At the first shopwindow I came to, I stopped to examine my face in the glass. At the same time I took advantage of the occasion to glance back and I glimpsed Frank coming out of “Old Joe’s.” He was accompanied by Ben-Saïd, I am ready to swear to it, though the latter had already left at least three-quarters of an hour before. They were walking in the opposite direction from mine, but I was afraid one or the other would turn around, and I pressed up closer against the glass, as if the contents of the shopwindow were enormously interesting to me. It was only the wig-and-mask shop, though, whose display I have been familiar with for a long time.

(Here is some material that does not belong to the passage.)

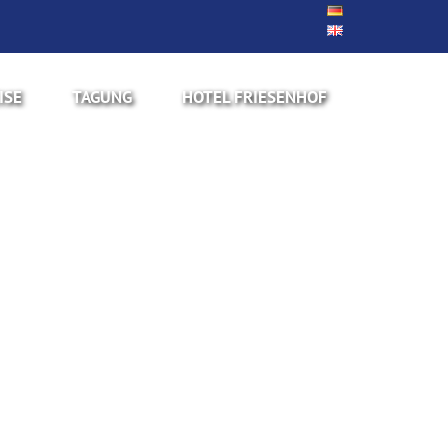
ISE
TAGUNG
HOTEL FRIESENHOF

The masks here are made out of some soft plastic material, very realistically fashioned, and bear no relation to those crude papier-mâché faces children wear at Halloween. The models are made to measure according to the customer’s specifications. In the middle of the objects exhibited in the window, there is a large placard imitating hurriedly daubed-on graffiti: “If you don’t like your hair, try ours. Feel like jumping out of your skin? Jump into ours!” They also sell foam-rubber gloves which completely replace the appearance of your hands—shape, color, etc.—by a new external aspect selected from a catalogue.